2.3 Now the followers of Basilides regard faith as natural, as they also refer it to choice, [representing it] as finding ideas by intellectual comprehension without demonstration; while the followers of Valentinus assign faith to us, the simple, but will have it that knowledge springs up in their own selves (who are saved by nature) through the advantage of a germ of superior excellence, saying that it is as far removed from faith as the spiritual is from the animal. Further, the followers of Basilides say that faith as well as choice is proper according to every interval; and that in consequence of the supramundane selection mundane faith accompanies all nature, and that the free gift of faith is comformable to the hope of each. Faith, then, is no longer the direct result of free choice, if it is a natural advantage.
Nor will he who has not believed, not being the author [of his unbelief], meet with a due recompense; and he that has believed is not the cause [of his belief]. And the entire peculiarity and difference of belief and unbelief will not fall under either praise or censure, if we reflect rightly, since there attaches to it the antecedent natural necessity proceeding from the Almighty. And if we are pulled like inanimate things by the puppet-strings of natural powers, willingness and unwillingness, and impulse, which is the antecedent of both, are mere redundancies. And for my part, I am utterly incapable of conceiving such an animal as has its appetencies, which are moved by external causes, under the dominion of necessity. And what place is there any longer for the repentance of him who was once an unbeliever, through which comes forgiveness of sins? So that neither is baptism rational, nor the blessed seal, nor the Son, nor the Father. But God, as I think, turns out to be the distribution to men of natural powers, which has not as the foundation of salvation voluntary faith.
2.4 But we, who have heard by the Scriptures that self-determining choice and refusal have been given by the Lord to men, rest in the infallible criterion of faith, manifesting a willing spirit, since we have chosen life and believe God through His voice. And he who has believed the Word knows the matter to be true; for the Word is truth. But he who has disbelieved Him that speaks, has disbelieved God.
“By faith we understand that the worlds were framed by the word of God, so that what is seen was not made of things which appear,” says the apostle. “By faith Abel offered to God a fuller sacrifice than Cain, by which he received testimony that he was righteous, God giving testimony to him respecting his gifts; and by it he, being dead, yet speaketh,” and so forth, down to “than enjoy the pleasures of sin for a season.” Faith having, therefore, justified these before the law, made them heirs of the divine promise. Why then should I review and adduce any further testimonies of faith from the history in our hands? “For the time would fail me were I to tell of Gideon, Barak, Samson, Jephtha, David, and Samuel, and the prophets,” and what follows. Now, inasmuch as there are four things in which the truth resides—Sensation, Understanding, Knowledge, Opinion,—intellectual apprehension is first in the order of nature; but in our case, and in relation to ourselves, Sensation is first, and of Sensation and Understanding the essence of Knowledge is formed; and evidence is common to Understanding and Sensation. Well, Sensation is the ladder to Knowledge; while Faith, advancing over the pathway of the objects of sense, leaves Opinion behind, and speeds to things free of deception, and reposes in the truth.

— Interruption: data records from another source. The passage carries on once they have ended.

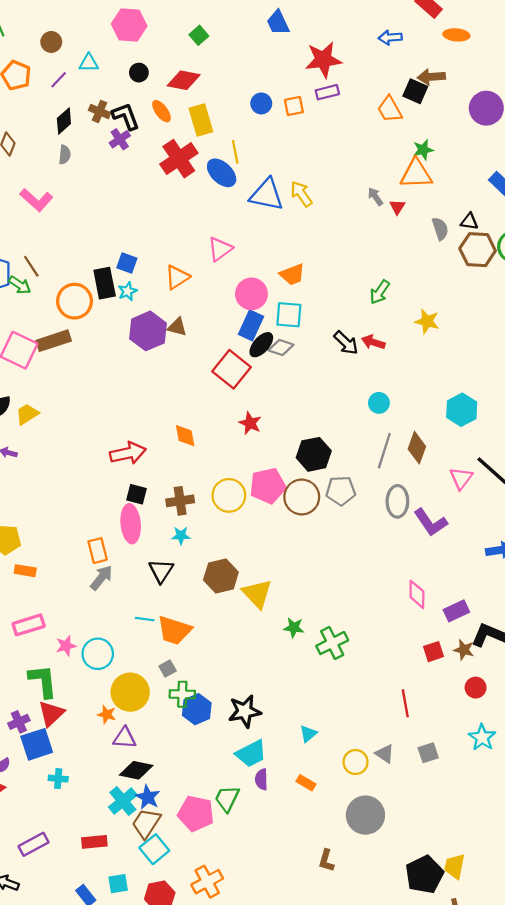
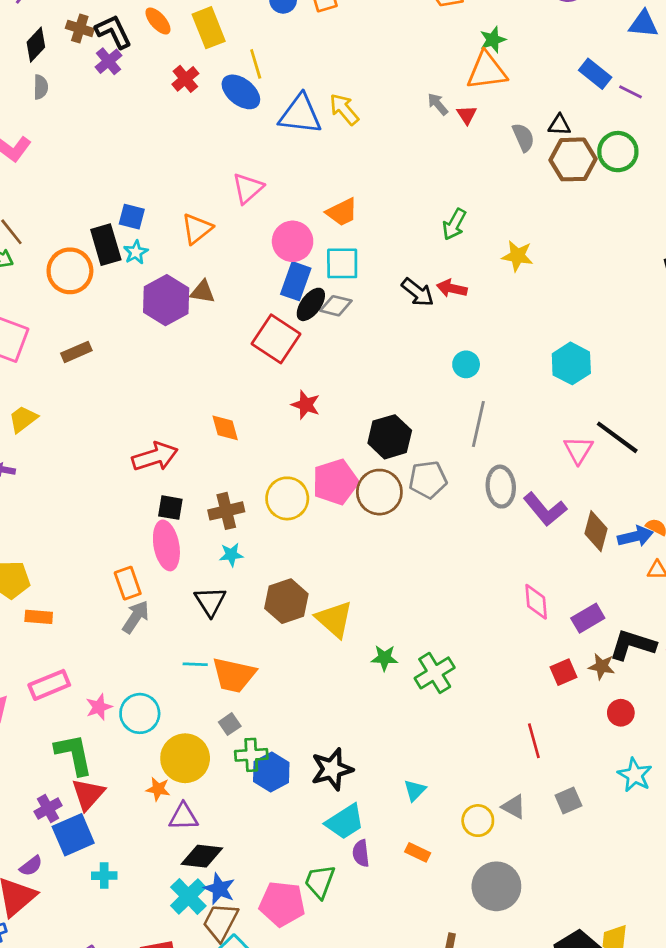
red cross: (179, 159) -> (185, 79), size x0.6
brown rectangle: (54, 341) -> (76, 352), moved, size x0.7
brown diamond: (417, 448) -> (596, 531), moved

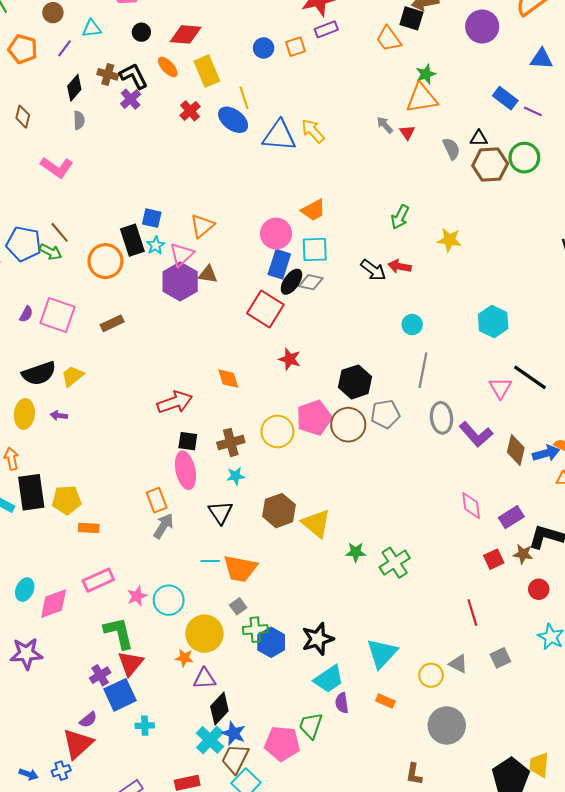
pink triangle: (248, 188) -> (182, 255), moved
cyan triangle: (415, 790) -> (382, 653), size x1.8
black diamond: (202, 856) -> (219, 709), turned -52

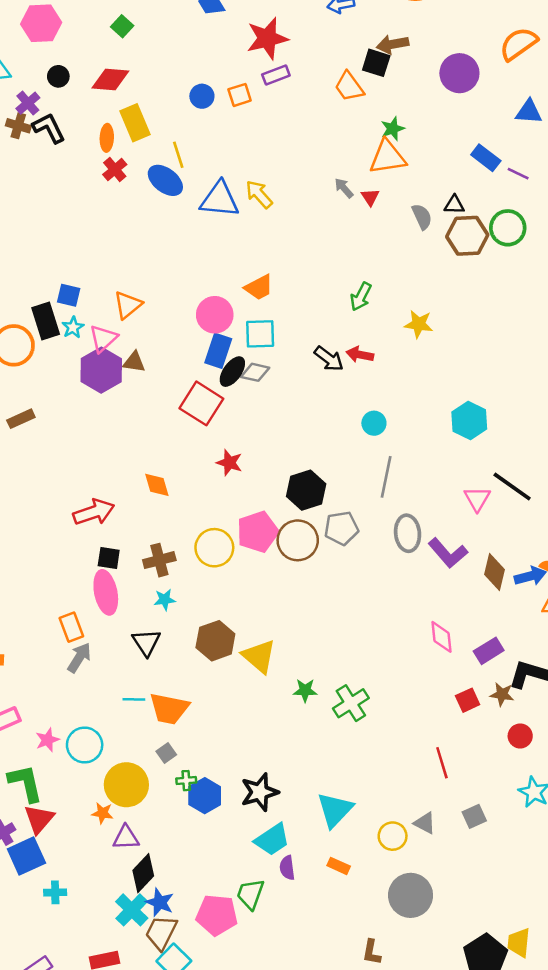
orange ellipse: (168, 67) -> (107, 138), moved, turned 45
purple cross: (131, 99) -> (28, 103), moved
green cross: (255, 630) -> (186, 781), size x0.7

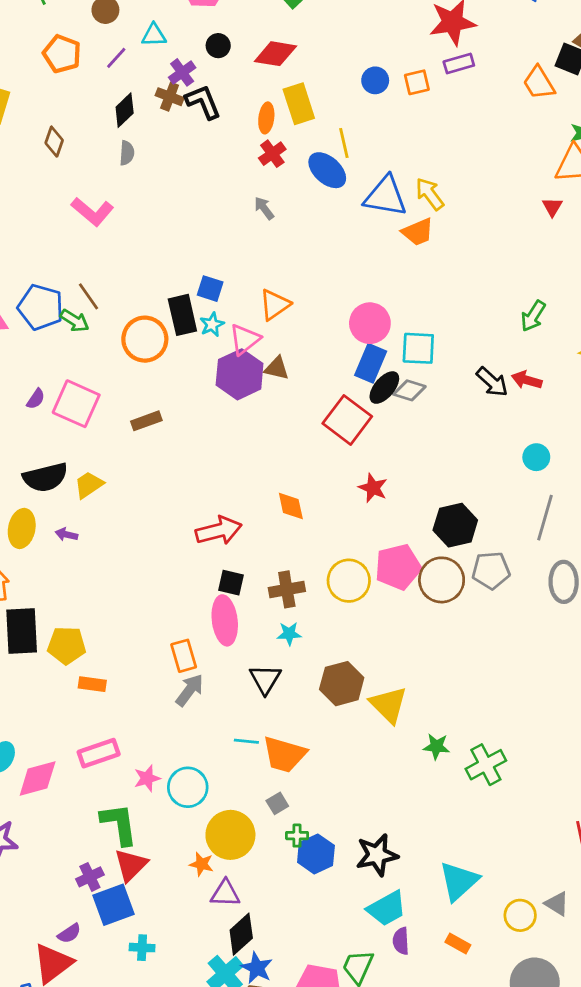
gray arrow: (344, 188) -> (264, 208), moved
orange trapezoid: (259, 287) -> (418, 232), moved

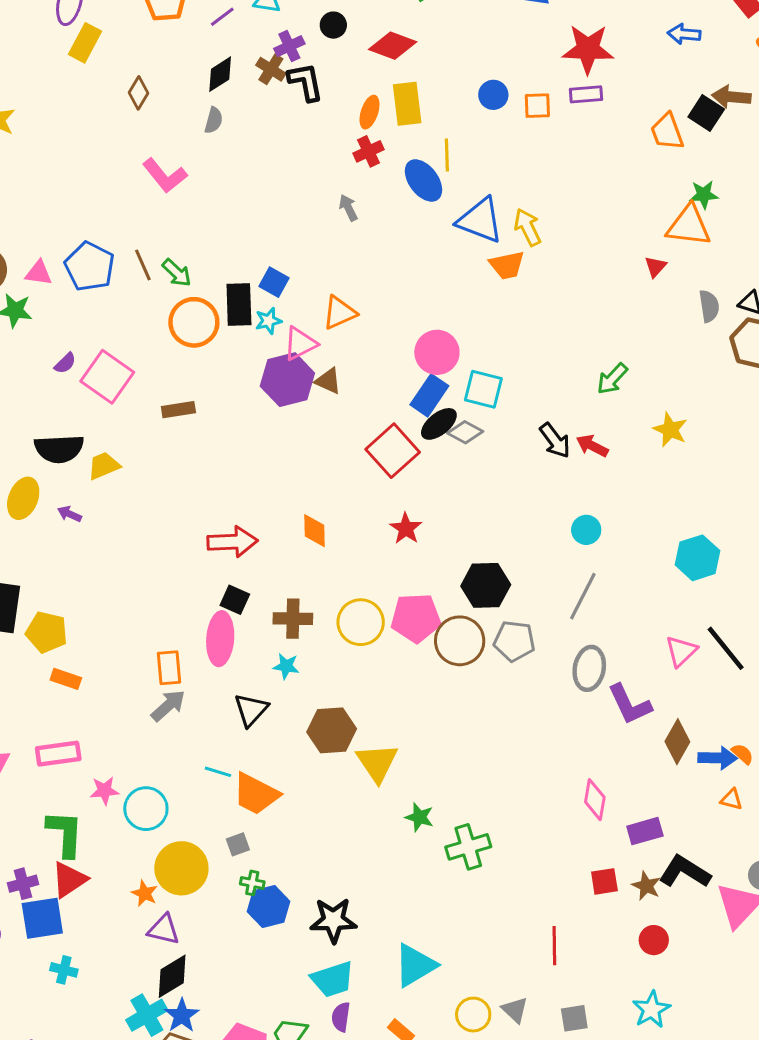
green arrow: (75, 321) -> (177, 273), moved

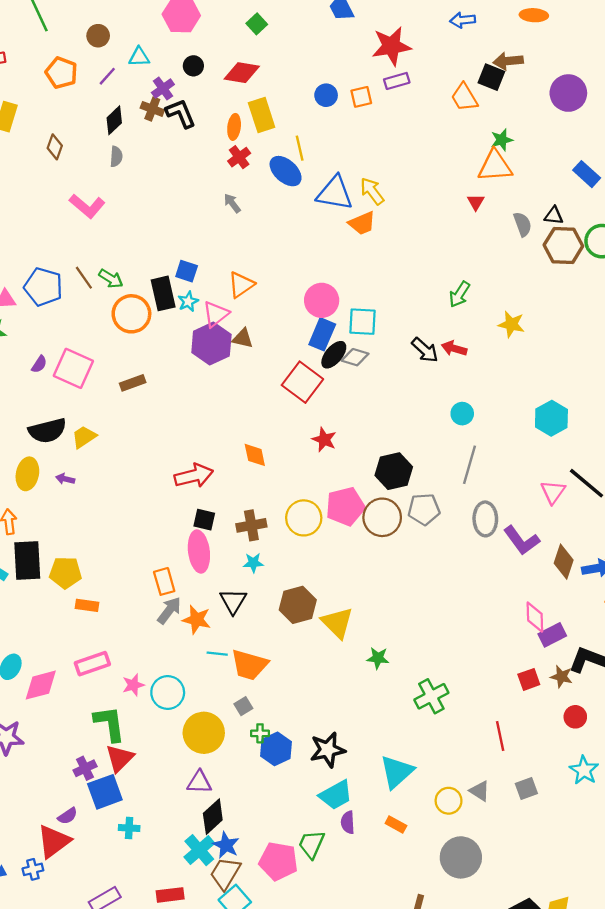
pink diamond: (595, 800) -> (535, 617), moved
green cross: (468, 847) -> (431, 696), moved
orange star: (145, 893) -> (197, 620), moved, size x1.4

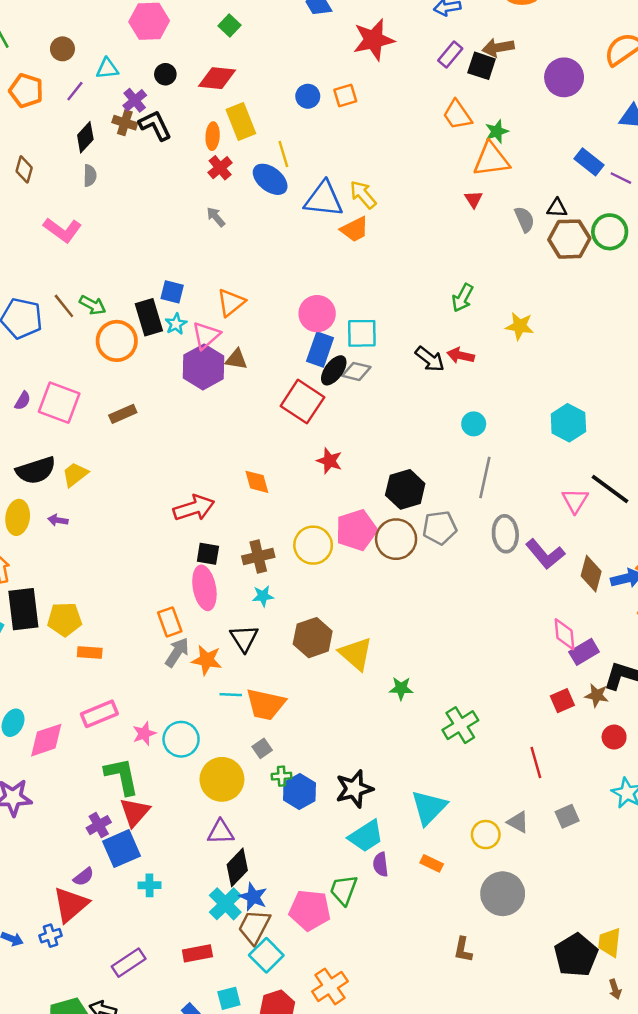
purple rectangle: (397, 81) -> (450, 55), moved, turned -30
orange trapezoid: (464, 97) -> (457, 115), moved

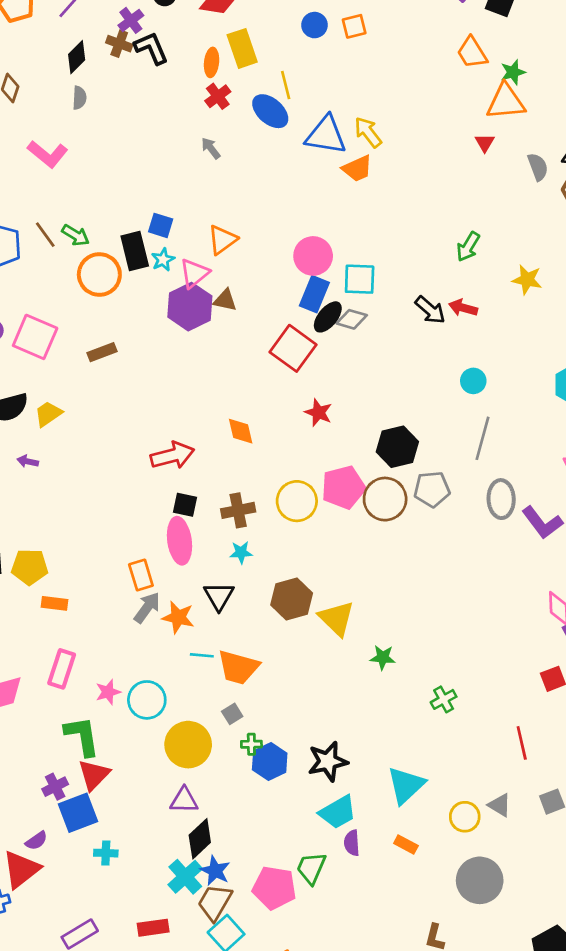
pink rectangle: (99, 714) -> (62, 669), turned -52
green cross: (460, 725) -> (444, 699), size x0.7

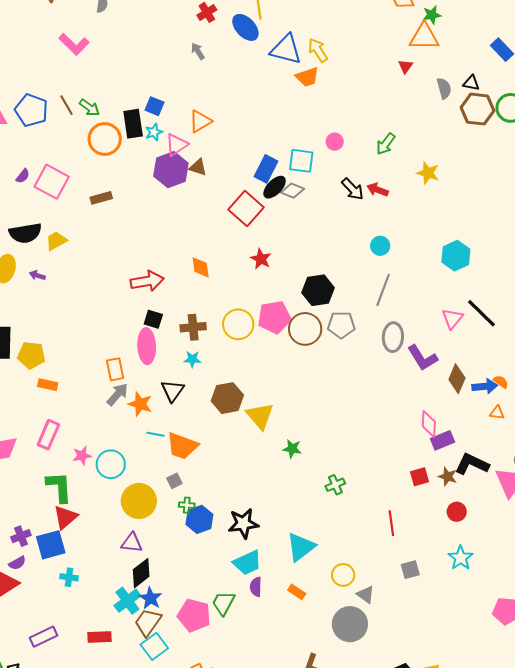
pink circle: (313, 256) -> (335, 142), moved, size x0.6
purple cross: (55, 787) -> (21, 536), moved
gray triangle: (500, 805) -> (366, 595), moved

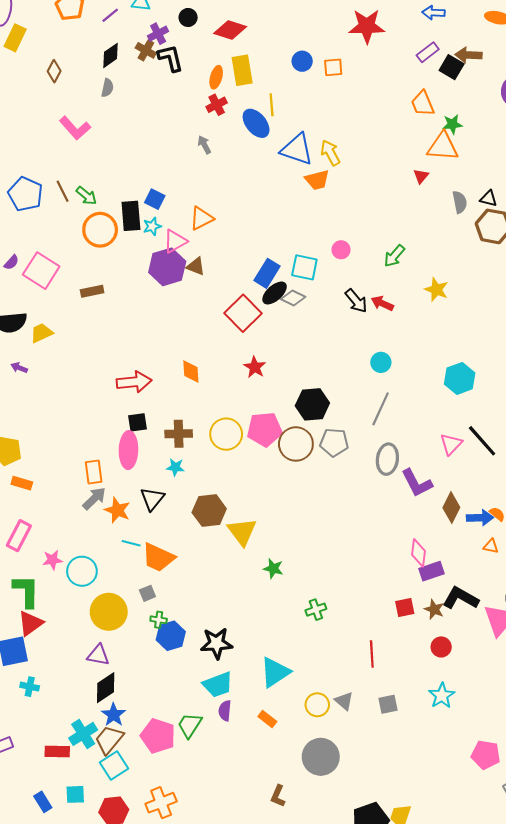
black square: (153, 319) -> (137, 422), turned -30
gray triangle: (366, 595) -> (344, 701), moved
cyan cross: (127, 601) -> (83, 734), moved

Should one say that Knowledge is founded on demonstration by a process of reasoning, let him hear that first principles are incapable of demonstration; for they are known neither by art nor sagacity. For the latter is conversant about objects that are susceptible of change, while the former is practical solely, and not theoretical. Hence it is thought that the first cause of the universe can be apprehended by faith alone. For all knowledge is capable of being taught; and what is capable of being taught is founded on what is known before. But the first cause of the universe was not previously known to the Greeks; neither, accordingly, to Thales, who came to the conclusion that water was the first cause; nor to the other natural philosophers who succeeded him, since it was Anaxagoras who was the first who assigned to Mind the supremacy over material things. But not even he preserved the dignity suited to the efficient cause, describing as he did certain silly vortices, together with the inertia and even foolishness of Mind. Wherefore also the Word says, “Call no man master on earth.”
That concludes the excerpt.